__What this task involves__: Nothing but the lines from the one containing "的精华，为理论的突破夯实根基。愚人不才，笨鸟先飞，我" through the last line of the records belongs in the answer, copied exactly and with the pictures left out.

Records excerpted from a collection
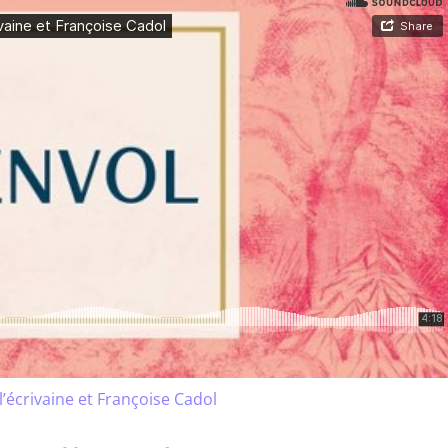
 l’écrivaine et Françoise Cadol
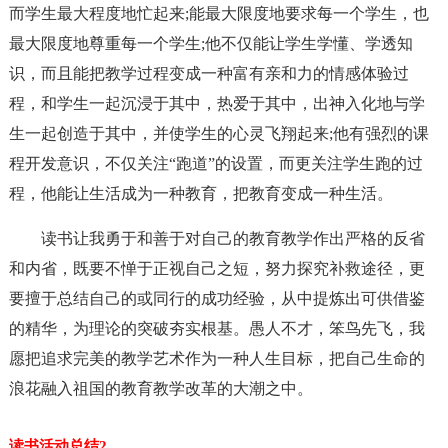
而学生最大程度地忙起来;能最大限度地要求每一个学生，也
最大限度地尊重每一个学生;他不仅能让学生学懂、学透知
识，而且能把教学过程变成一种富有亲和力的情感体验过
程，和学生一起沉浸于其中，热爱于其中，出神入化地与学
生一起创造于其中，并使学生的心灵飞翔起来;他有强烈的课
程开发意识，不仅关注“跑道”的设置，而更关注学生跑的过
程，他能让生活成为一种教育，把教育变成一种生活。
读书让我勇于和善于对自己的教育教学作出严格的反省
和内省，既要不惮于正视自己之短，努力探究补救途径，更
要擅于总结自己的或同行的成功经验，从中提炼出可供借鉴
的精华，为理论的突破夯实根基。愚人不才，笨鸟先飞，我
愿把追求完美的教学艺术作为一种人生目标，把自己生命的
浪花融入祖国的教育教学改革的大潮之中。
读书活动总结2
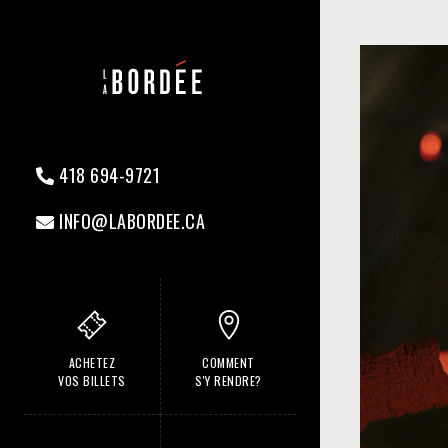
418 694-9721
INFO@LABORDEE.CA
ACHETEZ
COMMENT
VOS BILLETS
S'Y RENDRE?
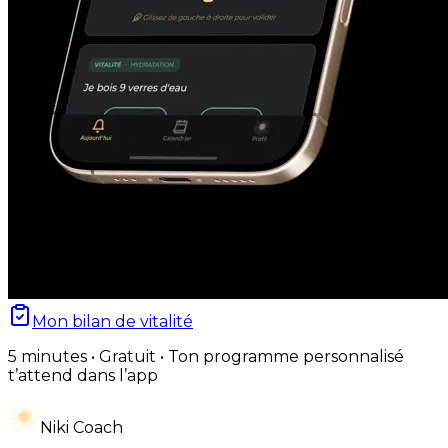
Mon bilan de vitalité
5 minutes • Gratuit • Ton programme personnalisé
t’attend dans l’app
Niki Coach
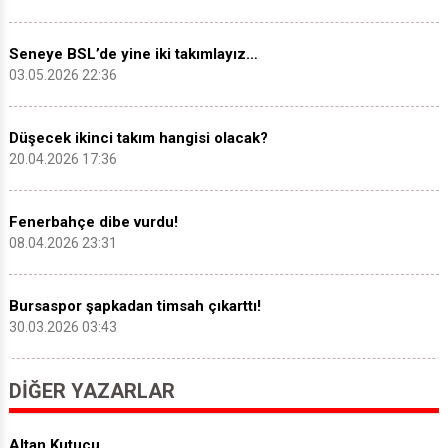
Seneye BSL’de yine iki takımlayız…
03.05.2026 22:36
Düşecek ikinci takım hangisi olacak?
20.04.2026 17:36
Fenerbahçe dibe vurdu!
08.04.2026 23:31
Bursaspor şapkadan timsah çıkarttı!
30.03.2026 03:43
DIĞER YAZARLAR
Altan Kutucu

__Solution to the exercise__:
的精华，为理论的突破夯实根基。愚人不才，笨鸟先飞，我
愿把追求完美的教学艺术作为一种人生目标，把自己生命的
浪花融入祖国的教育教学改革的大潮之中。
读书活动总结2
418 694-9721
INFO@LABORDEE.CA
ACHETEZ
COMMENT
VOS BILLETS
S'Y RENDRE?
Mon bilan de vitalité
5 minutes • Gratuit • Ton programme personnalisé
t’attend dans l’app
Niki Coach
Seneye BSL’de yine iki takımlayız…
03.05.2026 22:36
Düşecek ikinci takım hangisi olacak?
20.04.2026 17:36
Fenerbahçe dibe vurdu!
08.04.2026 23:31
Bursaspor şapkadan timsah çıkarttı!
30.03.2026 03:43
DIĞER YAZARLAR
Altan Kutucu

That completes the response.